### [Records shown]
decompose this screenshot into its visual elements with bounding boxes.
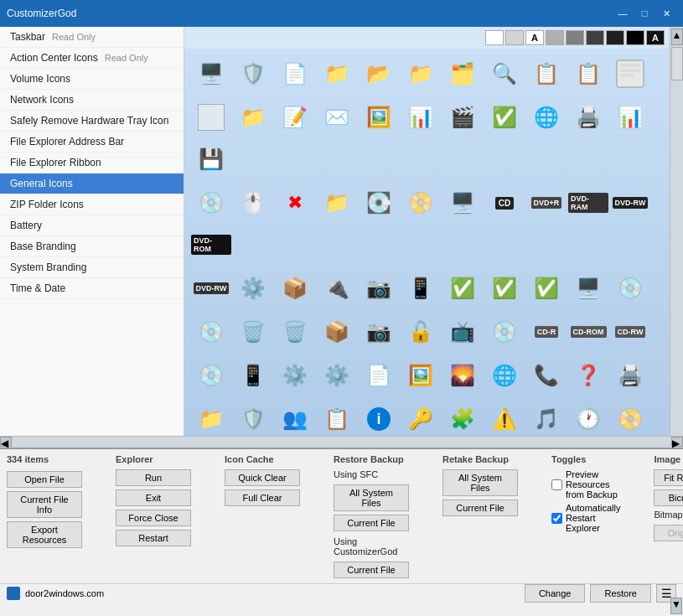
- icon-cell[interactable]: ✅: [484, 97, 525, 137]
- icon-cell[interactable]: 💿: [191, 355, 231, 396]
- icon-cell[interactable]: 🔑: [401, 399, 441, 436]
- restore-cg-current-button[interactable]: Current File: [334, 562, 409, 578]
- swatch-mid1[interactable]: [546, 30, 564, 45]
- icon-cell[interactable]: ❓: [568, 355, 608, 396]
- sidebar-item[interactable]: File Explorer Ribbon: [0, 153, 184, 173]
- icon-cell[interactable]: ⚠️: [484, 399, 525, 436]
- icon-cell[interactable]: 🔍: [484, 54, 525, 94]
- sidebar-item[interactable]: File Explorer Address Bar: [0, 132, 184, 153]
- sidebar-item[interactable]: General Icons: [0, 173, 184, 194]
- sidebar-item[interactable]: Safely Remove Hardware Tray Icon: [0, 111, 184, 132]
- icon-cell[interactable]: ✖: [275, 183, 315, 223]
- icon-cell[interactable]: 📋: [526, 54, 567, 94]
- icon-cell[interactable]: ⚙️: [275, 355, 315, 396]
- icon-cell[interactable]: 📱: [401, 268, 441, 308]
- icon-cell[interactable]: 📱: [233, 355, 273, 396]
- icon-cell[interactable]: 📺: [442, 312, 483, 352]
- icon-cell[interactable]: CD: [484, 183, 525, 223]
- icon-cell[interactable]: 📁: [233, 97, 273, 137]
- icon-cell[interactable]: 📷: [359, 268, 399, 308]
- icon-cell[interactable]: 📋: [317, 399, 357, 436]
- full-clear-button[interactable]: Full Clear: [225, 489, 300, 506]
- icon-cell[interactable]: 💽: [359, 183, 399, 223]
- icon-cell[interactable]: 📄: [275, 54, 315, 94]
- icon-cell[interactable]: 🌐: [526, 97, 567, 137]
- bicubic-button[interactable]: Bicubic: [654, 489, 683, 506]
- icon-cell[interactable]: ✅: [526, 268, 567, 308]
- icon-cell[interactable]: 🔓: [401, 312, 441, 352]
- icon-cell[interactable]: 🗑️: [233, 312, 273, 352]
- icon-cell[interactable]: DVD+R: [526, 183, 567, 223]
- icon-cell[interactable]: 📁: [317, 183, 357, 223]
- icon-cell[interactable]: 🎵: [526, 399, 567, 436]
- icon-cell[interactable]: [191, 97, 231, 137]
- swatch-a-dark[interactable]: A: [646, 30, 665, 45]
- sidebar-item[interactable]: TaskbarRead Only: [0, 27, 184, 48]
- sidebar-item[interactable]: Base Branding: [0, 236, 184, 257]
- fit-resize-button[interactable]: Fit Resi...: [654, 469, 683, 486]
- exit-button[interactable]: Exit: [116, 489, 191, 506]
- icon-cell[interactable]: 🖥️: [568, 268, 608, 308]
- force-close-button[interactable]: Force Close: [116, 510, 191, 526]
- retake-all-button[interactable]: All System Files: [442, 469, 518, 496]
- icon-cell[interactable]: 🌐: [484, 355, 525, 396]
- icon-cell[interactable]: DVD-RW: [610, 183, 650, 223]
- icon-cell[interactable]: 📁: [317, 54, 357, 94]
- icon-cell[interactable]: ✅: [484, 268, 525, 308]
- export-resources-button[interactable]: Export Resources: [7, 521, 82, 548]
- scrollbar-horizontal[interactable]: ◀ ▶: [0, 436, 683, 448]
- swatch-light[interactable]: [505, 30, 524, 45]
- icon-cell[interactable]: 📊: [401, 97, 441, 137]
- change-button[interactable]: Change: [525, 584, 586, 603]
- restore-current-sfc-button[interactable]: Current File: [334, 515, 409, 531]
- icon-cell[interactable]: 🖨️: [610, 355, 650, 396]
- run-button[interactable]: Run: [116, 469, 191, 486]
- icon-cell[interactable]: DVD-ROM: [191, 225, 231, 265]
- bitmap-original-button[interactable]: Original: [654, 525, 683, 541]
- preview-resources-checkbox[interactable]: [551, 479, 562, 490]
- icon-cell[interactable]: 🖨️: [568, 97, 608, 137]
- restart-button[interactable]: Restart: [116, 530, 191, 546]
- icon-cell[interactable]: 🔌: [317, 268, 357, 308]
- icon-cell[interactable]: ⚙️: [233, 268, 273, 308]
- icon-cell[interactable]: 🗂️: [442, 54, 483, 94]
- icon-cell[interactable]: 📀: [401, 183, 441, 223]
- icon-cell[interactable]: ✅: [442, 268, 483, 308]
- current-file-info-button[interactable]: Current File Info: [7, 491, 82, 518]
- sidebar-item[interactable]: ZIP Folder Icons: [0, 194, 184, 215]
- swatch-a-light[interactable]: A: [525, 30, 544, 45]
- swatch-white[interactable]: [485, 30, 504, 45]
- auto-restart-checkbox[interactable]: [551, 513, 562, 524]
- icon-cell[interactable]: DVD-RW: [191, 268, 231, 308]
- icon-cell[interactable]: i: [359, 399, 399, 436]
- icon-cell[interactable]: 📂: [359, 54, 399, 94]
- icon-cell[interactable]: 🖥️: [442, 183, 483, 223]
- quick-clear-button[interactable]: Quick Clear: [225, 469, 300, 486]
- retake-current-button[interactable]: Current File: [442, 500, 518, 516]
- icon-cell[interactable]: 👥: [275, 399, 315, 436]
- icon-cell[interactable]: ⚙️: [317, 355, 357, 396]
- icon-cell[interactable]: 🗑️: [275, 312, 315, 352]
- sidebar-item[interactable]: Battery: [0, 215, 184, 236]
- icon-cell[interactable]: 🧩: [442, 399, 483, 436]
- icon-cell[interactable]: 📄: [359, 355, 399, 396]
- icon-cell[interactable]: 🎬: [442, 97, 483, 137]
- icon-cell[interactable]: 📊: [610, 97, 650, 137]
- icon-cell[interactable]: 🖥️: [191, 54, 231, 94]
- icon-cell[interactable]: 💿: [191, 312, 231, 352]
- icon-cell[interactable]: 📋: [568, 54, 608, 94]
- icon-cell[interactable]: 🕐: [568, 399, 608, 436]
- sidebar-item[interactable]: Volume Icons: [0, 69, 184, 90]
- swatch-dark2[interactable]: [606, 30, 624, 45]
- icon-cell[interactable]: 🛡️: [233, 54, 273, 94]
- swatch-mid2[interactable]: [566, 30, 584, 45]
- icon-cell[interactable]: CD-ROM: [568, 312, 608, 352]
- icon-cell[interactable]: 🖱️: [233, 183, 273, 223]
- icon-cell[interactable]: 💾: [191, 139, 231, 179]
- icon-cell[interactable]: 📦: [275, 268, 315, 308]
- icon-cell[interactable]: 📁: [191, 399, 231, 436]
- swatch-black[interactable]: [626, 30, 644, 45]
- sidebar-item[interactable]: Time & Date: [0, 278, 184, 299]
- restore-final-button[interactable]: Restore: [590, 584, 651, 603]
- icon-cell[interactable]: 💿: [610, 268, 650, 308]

* * *

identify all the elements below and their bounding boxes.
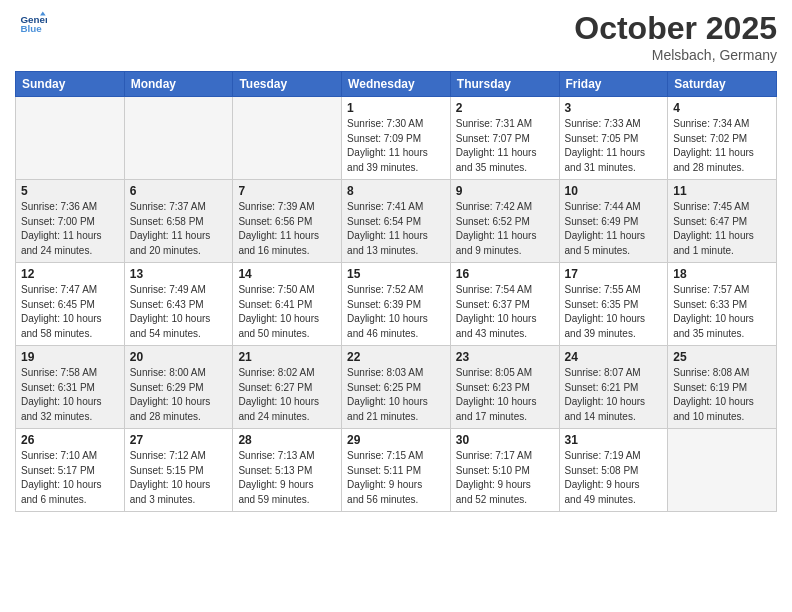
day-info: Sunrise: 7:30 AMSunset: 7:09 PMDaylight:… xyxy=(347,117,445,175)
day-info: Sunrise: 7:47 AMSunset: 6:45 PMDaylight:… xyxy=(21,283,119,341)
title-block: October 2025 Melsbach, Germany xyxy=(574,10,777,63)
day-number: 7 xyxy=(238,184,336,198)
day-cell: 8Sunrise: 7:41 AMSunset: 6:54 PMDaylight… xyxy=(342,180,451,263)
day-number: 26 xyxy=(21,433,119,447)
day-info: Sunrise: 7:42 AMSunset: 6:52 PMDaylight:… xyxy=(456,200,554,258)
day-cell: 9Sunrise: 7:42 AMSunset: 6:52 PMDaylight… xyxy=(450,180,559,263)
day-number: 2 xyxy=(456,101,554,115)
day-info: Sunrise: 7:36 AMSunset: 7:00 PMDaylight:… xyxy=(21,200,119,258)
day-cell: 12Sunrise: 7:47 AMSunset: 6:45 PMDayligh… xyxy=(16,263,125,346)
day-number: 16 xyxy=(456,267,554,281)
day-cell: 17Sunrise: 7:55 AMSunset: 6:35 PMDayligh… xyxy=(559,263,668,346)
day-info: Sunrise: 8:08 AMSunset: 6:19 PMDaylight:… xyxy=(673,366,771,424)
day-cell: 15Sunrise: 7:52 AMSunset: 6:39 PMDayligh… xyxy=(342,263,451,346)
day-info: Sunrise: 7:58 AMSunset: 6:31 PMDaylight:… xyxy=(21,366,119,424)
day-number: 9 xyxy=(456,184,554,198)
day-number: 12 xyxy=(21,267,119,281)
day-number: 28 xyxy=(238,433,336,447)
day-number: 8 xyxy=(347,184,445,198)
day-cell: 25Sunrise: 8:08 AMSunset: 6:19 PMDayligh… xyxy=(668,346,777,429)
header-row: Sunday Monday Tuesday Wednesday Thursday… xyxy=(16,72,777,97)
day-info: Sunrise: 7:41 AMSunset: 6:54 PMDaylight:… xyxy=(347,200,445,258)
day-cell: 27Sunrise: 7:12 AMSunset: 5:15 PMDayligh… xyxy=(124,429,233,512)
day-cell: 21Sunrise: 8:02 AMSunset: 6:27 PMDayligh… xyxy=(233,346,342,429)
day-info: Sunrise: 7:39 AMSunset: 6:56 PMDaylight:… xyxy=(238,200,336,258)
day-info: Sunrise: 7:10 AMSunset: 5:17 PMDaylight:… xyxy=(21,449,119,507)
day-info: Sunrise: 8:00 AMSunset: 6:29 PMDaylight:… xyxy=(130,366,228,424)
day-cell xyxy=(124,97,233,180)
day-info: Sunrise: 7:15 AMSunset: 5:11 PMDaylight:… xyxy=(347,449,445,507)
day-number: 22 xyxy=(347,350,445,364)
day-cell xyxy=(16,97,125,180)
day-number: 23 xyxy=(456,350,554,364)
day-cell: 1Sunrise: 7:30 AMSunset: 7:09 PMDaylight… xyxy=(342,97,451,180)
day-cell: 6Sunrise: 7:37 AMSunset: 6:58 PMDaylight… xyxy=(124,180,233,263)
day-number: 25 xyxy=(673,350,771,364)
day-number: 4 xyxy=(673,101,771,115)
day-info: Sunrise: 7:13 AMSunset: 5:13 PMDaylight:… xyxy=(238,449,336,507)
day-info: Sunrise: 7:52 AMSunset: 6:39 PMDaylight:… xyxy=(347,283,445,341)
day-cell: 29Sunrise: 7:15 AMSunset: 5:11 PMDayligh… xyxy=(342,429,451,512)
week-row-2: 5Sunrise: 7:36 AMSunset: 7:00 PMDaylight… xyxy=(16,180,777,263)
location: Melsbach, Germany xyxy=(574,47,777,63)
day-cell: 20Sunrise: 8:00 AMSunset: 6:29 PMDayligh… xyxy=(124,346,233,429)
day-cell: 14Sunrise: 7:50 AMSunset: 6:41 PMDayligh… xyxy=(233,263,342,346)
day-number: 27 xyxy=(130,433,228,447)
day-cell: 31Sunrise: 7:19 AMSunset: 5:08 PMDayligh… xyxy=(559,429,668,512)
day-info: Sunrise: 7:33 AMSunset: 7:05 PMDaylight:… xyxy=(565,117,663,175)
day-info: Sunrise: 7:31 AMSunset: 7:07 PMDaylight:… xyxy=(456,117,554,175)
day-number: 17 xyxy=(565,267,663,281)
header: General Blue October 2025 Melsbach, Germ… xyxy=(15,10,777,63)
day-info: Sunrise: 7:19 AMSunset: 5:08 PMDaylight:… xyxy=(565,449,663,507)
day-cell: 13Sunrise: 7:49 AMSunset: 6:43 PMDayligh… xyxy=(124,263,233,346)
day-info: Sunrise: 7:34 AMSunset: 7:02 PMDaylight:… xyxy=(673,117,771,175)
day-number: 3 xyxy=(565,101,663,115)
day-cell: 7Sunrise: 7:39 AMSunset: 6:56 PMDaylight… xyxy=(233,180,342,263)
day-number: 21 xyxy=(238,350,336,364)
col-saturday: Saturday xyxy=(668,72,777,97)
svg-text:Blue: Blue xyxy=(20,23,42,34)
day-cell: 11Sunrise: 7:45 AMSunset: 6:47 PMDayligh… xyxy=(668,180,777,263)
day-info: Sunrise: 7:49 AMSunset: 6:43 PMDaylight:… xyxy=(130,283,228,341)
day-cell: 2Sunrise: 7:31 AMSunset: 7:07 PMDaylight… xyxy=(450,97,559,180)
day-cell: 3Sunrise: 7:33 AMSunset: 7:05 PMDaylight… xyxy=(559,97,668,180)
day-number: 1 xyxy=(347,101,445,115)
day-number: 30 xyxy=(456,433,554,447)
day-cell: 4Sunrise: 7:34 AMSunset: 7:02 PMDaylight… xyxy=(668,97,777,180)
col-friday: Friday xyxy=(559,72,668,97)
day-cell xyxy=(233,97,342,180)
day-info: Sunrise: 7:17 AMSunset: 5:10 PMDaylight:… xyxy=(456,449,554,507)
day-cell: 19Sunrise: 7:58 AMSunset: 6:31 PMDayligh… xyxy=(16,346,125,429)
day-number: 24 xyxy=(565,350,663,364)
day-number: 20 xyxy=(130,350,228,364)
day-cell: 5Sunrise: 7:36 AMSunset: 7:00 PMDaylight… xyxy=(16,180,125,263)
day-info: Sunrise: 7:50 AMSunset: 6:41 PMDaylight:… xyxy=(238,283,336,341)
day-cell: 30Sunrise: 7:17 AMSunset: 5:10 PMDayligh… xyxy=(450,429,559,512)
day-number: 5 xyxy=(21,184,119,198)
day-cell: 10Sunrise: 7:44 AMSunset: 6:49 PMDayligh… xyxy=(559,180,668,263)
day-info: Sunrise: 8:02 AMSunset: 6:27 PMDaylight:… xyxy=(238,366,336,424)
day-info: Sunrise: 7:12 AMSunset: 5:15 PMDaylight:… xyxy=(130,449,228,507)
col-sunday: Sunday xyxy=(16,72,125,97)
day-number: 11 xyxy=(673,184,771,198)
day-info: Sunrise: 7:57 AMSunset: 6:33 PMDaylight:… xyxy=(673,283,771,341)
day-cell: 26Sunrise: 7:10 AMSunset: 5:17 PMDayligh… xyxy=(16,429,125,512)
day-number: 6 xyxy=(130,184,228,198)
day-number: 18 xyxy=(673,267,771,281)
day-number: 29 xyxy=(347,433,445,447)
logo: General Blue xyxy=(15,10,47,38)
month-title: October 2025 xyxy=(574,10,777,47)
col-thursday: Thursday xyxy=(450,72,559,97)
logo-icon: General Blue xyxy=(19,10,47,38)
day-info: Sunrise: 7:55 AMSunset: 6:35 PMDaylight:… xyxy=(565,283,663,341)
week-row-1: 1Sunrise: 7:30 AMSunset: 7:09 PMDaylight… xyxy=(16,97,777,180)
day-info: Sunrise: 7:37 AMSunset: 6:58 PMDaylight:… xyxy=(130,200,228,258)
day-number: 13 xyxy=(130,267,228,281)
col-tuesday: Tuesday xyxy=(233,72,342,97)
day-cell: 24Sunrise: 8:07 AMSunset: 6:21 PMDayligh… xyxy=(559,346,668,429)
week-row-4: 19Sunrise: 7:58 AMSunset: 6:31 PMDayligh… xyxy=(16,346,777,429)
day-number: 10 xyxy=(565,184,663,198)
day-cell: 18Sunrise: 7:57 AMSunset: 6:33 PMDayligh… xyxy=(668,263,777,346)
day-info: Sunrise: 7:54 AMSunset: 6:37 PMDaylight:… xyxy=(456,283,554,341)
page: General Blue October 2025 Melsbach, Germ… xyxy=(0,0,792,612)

### [Task brief]
Please return all lines above in which the string "Sunday" is found.

### [Answer to the problem]
header-row: Sunday Monday Tuesday Wednesday Thursday… xyxy=(16,72,777,97)
col-sunday: Sunday xyxy=(16,72,125,97)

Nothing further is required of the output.